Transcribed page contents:
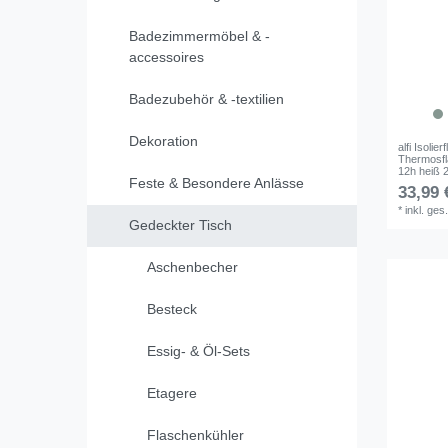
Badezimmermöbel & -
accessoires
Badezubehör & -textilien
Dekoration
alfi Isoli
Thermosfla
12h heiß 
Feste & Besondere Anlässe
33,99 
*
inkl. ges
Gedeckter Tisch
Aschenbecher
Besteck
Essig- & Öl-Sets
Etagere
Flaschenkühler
* * *
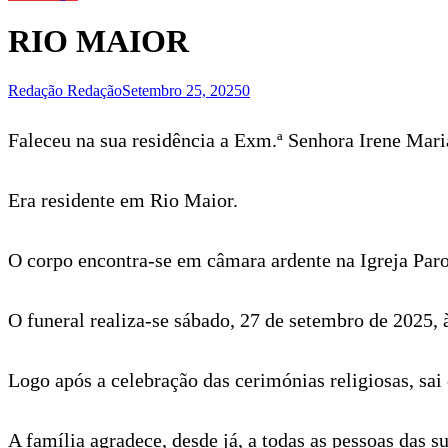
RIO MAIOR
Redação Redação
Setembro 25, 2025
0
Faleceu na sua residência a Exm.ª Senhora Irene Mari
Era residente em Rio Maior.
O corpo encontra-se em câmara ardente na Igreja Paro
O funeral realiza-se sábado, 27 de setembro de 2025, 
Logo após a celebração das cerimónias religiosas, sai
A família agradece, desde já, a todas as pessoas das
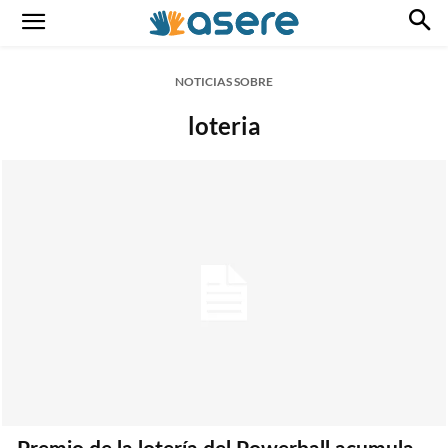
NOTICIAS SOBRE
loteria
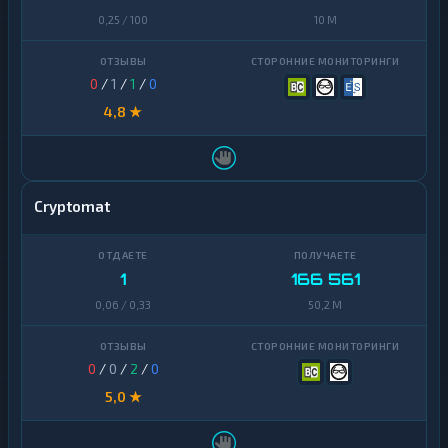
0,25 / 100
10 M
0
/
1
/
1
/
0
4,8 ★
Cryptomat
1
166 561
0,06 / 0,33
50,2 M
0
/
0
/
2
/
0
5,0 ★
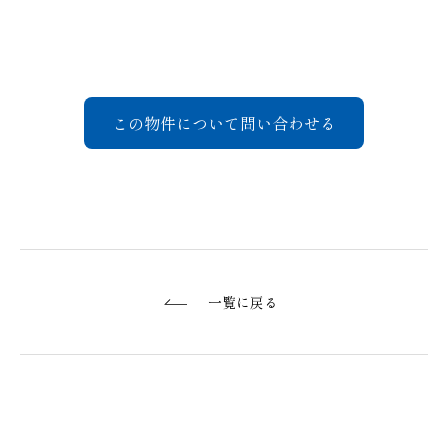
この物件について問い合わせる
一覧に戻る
--
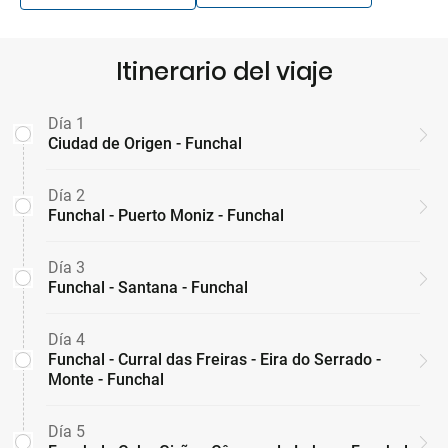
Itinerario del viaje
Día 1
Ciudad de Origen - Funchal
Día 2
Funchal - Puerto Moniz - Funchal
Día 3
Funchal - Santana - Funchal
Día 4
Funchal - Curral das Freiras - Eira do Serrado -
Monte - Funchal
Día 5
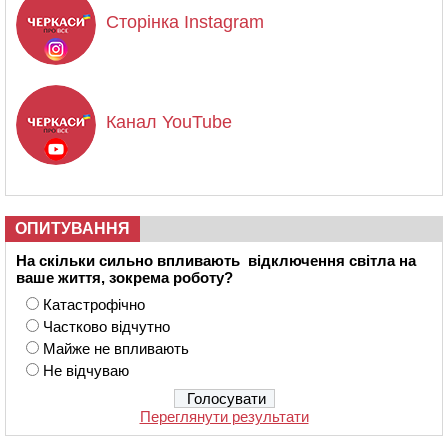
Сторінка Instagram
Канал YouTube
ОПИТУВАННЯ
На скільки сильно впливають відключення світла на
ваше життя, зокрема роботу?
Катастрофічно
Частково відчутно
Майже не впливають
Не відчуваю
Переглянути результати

TRY IT: Within the entries above, the lines from the one containing "Monte - Funchal" through the one containing "Переглянути результати" are to be transcribed exactly, ends included, pictures excluded.

ANSWER SPACE:
Monte - Funchal
Día 5
Сторінка Instagram
Канал YouTube
ОПИТУВАННЯ
На скільки сильно впливають відключення світла на
ваше життя, зокрема роботу?
Катастрофічно
Частково відчутно
Майже не впливають
Не відчуваю
Переглянути результати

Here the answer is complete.